BEGIN Provided data
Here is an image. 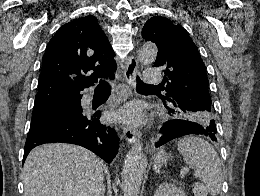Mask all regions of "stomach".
Here are the masks:
<instances>
[{"label": "stomach", "instance_id": "1", "mask_svg": "<svg viewBox=\"0 0 260 196\" xmlns=\"http://www.w3.org/2000/svg\"><path fill=\"white\" fill-rule=\"evenodd\" d=\"M166 158H170V156H166Z\"/></svg>", "mask_w": 260, "mask_h": 196}]
</instances>
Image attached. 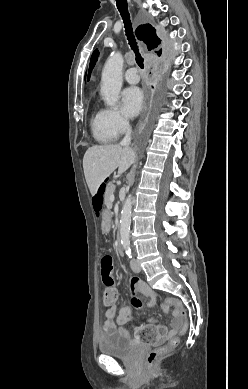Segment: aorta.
I'll return each instance as SVG.
<instances>
[{
    "instance_id": "1",
    "label": "aorta",
    "mask_w": 248,
    "mask_h": 389,
    "mask_svg": "<svg viewBox=\"0 0 248 389\" xmlns=\"http://www.w3.org/2000/svg\"><path fill=\"white\" fill-rule=\"evenodd\" d=\"M123 56L119 52H114L108 58L102 71L101 95L108 107H115L119 100L122 87ZM132 196L129 195L121 212L120 237L124 248L130 245V225H131Z\"/></svg>"
}]
</instances>
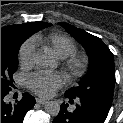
END Provided data
Assignment >> Report the number of lines in the records above that contain "viewBox", with no other text.

Task solution >> 2